HARTFORD, Conn — Gov. Ned Lamont announced Monday a timeline for more groups to be allowed to receive the COVID-19 vaccine.
Lamont said the state will continue with an age-based approach to expanding eligibility to the vaccine, explaining that other previously considered scenarios proved overly complex and confusing, would potentially exacerbate inequities in vaccine distribution, and slow down the process of providing it to Connecticut residents.
Officials said in a statement, "Age is one of the strongest factors contributing to COVID-19 deaths, with 96 percent of COVID-19 deaths in Connecticut occurring in people over the age of 55."
The planned schedule is as follows:
- March 1, 2021: Expands to age group 55 to 64
- March 22, 2021: Expands to age group 45 to 54
- April 12, 2021: Expands to age group 35 to 44
- May 3, 2021: Expands to age group 16 to 34
Lamont said he is directing the Connecticut Department of Public Health to set numerical targets and work with vaccine providers to ensure that vaccines are administered to people living in the highest-risk communities in proportion to their population. These targets and the associated strategies will be announced in the coming days.
"In addition to the age-based eligibility, PreK-12 school staff and teachers, and professional childcare providers will be eligible to receive the vaccine in March at dedicated clinics that will be set up specifically for those sectors. Educators and childcare professionals will soon receive information from their school administrators and employers on when their dedicated clinics will be provided," said officials in the statement.
All previously eligible individuals and settings will continue to be eligible after March 1.
“In a perfect world, we would have enough doses of the vaccine to get it to all 3.6 million people in Connecticut right now, however, each state is being given a very limited supply, which is why we must take this phased approach,” Lamont said. “Connecticut’s healthcare providers have been doing an amazing job getting the vaccine to people as quickly as they can, and using age as the only qualifying factor is one of the reasons why they’ve had success so far."
He added: "The last thing we want to do is complicate the process for them and cause delays that slow things down and exacerbate issues regarding equitable access. A vaccination program of this magnitude is unprecedented in recent times, and I appreciate everyone’s understanding of the fluid nature of this situation. My goal is to get as many people vaccinated as quickly as possible, and I believe this is the best path to meeting that challenge.”
“We have been in the COVID-19 marathon for approaching a year and now our race becomes a sprint to beat the variants of COVID-19 that are now circulating in the state and elsewhere and to return to a sense of normalcy for ourselves, our families, and our communities,” Connecticut Acting Public Health Commissioner Dr. Deidre Gifford, who also serves as co-chair of the Governor’s COVID-19 Vaccine Advisory Group, said.
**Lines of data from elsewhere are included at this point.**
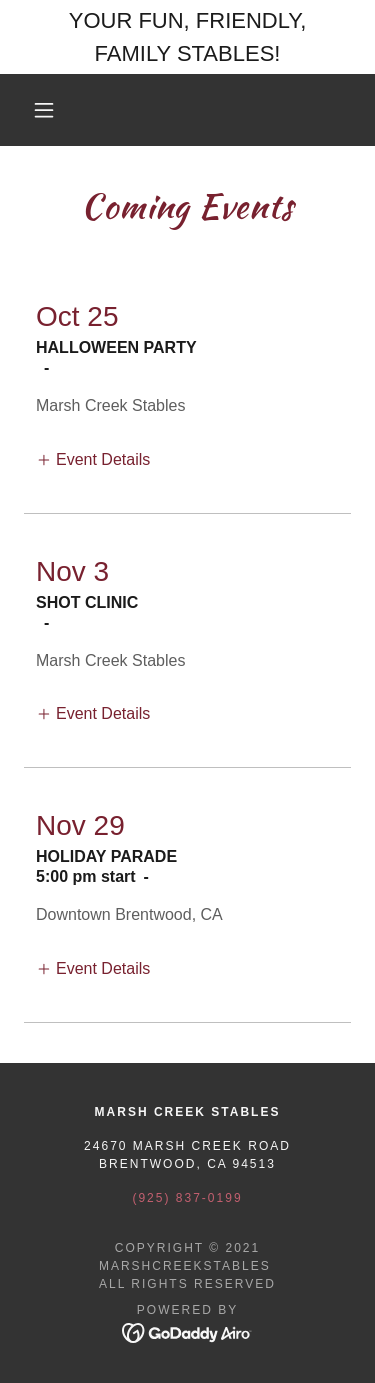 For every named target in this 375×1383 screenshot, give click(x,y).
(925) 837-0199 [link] (187, 1198)
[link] (187, 1331)
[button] (44, 110)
“The Department of Public Health is committed to an equitable vaccination program. Sticking with an age-based vaccine rollout allows our vaccine providers to get as many shots as possible as quickly and equitably as possible into the arms of Connecticut residents, and vaccinating our education and childcare workforce will get our children back in the classroom this school year.”
“Ensuring communities of color have access to vaccines is one of the most important and impactful ways we will get this pandemic behind us,” Dr. Reginald Eadie, President & CEO of Trinity Health New England and co-chair of the Governor’s COVID-19 Vaccine Advisory Group, said. “Using age as an eligibility criterion makes it clear to all of our residents, especially those who have been disproportionately affected by COVID-19, that the vaccine is here, it’s available, and provides for an easier registration process to actually receive the vaccine. Education is important when it comes to addressing vaccine hesitancy, but we must also have a simple process to make sure those who need the vaccine receive the vaccine. This new timeline not only informs residents of when they can anticipate they will be eligible to be vaccinated, but it also provides vaccinators direction on when and where to target their own outreach and education efforts.”
“Equitable access to vaccine for our communities that have been hardest hit by COVID-19 has always been the priority of the allocation subcommittee,” Nichelle Mullins, president and CEO of Charter Oak Health Center, and Zita Lazzarini, associate professor of public health sciences at UConn Health, both of whom serve as the co-chairs of the allocation subcommittee of the Governor’s COVID-19 Vaccine Advisory Group, said in a joint statement. “We agree with the governor’s approach and, while not ideal, we understand that a continuation of the age-based system simplifies the requirements for vaccination. We also applaud the state’s commitment to set tangible benchmarks for providers to vaccinate residents living in Connecticut’s cities and municipalities with large underserved and high-risk populations. These benchmarks are intended as affirmative steps to increase equity in access to vaccines and to remediate inequities that have accrued so far.”